Stop it. Men weren’t that way. There was very little reason to suppose Runyan would have been even the least bit interested in sharing the diamonds he’d given eight years of his life for. He hadn’t wanted her, he’d wanted her body. He would have refused...
Oh hell, he had wanted her. She could smell it on them, the desire, the wanting. She’d become an expert in that. So, better to have ended it here and now. She’d get over him. She’d gotten over men before, as she’d gotten used to being used by men — and to using them in turn.
She found to her amazement that she was crying silently; or rather, that tears were running down her face without her having any conscious awareness of them. She used kleenex from her purse to wipe her eyes, then resolutely studied the view.
Runyan wouldn’t give her up so easily. He’d be looking for her, trying to find her, get her back. Of course he would. There was no way he could do it; but the fiction that he was trying seemed somehow to comfort her.
Runyan got five bucks worth of quarters from the middle-aged change lady in a porn palace a block from Hertz and started working the phone. No listing for Graham, Louise, in Las Vegas. None in Minneapolis, either. Of course she might have a listing in some outlying bedroom community, but he was just hitting the high points here for his own peace of mind.
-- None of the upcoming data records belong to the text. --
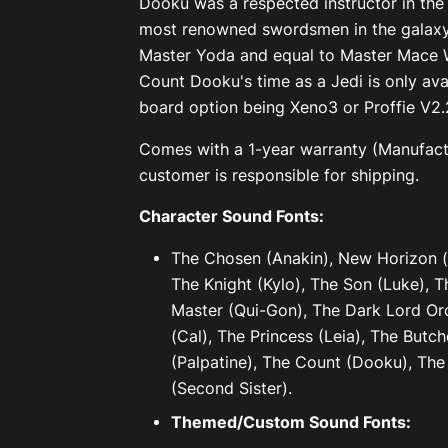
Dooku was a respected instructor in the
most renowned swordsmen in the galaxy
Master Yoda and equal to Master Mace W
Count Dooku's time as a Jedi is only ava
board option being Xeno3 or Proffie V2.
Comes with a 1-year warranty (Manufactu
customer is responsible for shipping.
Character Sound Fonts:
The Chosen (Anakin), New Horizon (R
The Knight (Kylo), The Son (Luke), T
Master (Qui-Gon), The Dark Lord Ord
(Cal), The Princess (Leia), The Butc
(Palpatine), The Count (Dooku), Th
(Second Sister).
Themed/Custom Sound Fonts:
Okay, one more shot and then admit that she’d just ditched him, pure and simple. He dialed Rochester information and asked for a listing for Osco Drugs.
“Downtown store or Apache Mall, Sir?”
“Uh... downtown store. But better give me both.”
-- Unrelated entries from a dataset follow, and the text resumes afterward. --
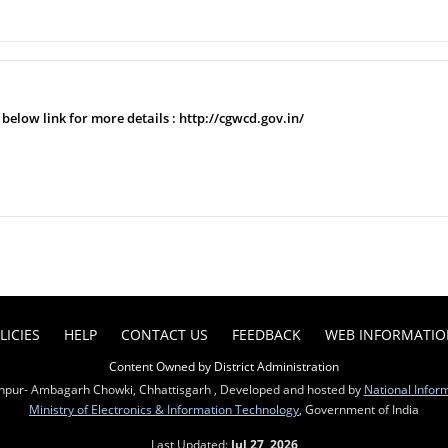
e below link for more details : http://cgwcd.gov.in/
LICIES
HELP
CONTACT US
FEEDBACK
WEB INFORMATI
Content Owned by District Administration
pur- Ambagarh Chowki, Chhattisgarh , Developed and hosted by
National Infor
Ministry of Electronics & Information Technology
, Government of India
Last Updated:
Jul 27, 2026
She hadn’t lied about that, she had been from Rochester — or at least knew it pretty well. Osco Drugs didn’t sound like a chain. Apache Mall would have to be a shopping center, probably more recent than the downtown store. He manages the Osco Drug Store in Rochester, Minnesota... He dialled the number, fed in quarters.
“Osco Drugs.”
“Mr. Graham, please.”
“Just a moment, sir.”
Graham had a slightly querulous voice with the slight Midwestern twang. This was not the general of Louise’s story, trapped in the labyrinth of his own failing mind.
“Do you have a daughter named Louise?” asked Runyan in a heavy official voice.
“Why, yes, we do.” Very quickly. “Who is this? What’s happened? We haven’t—”
“Lieutenant... um, Costanzo, San Francisco, California, police. A man who was in an accident had her name in his wallet, giving you as her reference. If you could give us—”
“I find this very unusual,” said Graham suspiciously. “In the man’s wallet, you say?”
“That’s all we know, Mr. Graham. We were hoping you could help us identify—”
“Our letters to Louise have all come back for at least a year from some place in Las Vegas, out in Nevada, and the phone was disconnected a year ago, we had the sheriff’s office out there check. A different woman lived there, she’d never heard of Louise.” His voice rose, got almost shrill. “What sort of trouble has she gotten herself into now? If she thinks we’re going to pick up the pieces for her again she...”
Runyan hung up. Not hard to see why Louise had left home. But it did nothing for him; he’d hit a stone wall with her.
He found a bar, had a drink. Stared at himself in the mirror. Fighting the mirror, old-time bartenders used to call it. Time to quit thinking with his cock. Louise was lost to him, gone forever. And he was still in the vise. Moyers. The unknown on the phone — that man wasn’t going to give up.
Runyan was going to have to fit himself back into that skin he had sloughed, have to become that earlier, harder man he had been before Q. The man he had come out of prison swearing to himself he would never become again. In the process, he was going to diminish inescapably the man he had sought to become — but he might just stay alive.
He finished his drink and went out to catch a bus. Time to get a handle on Jamie Cardwell, so he could find out what was coming down on him.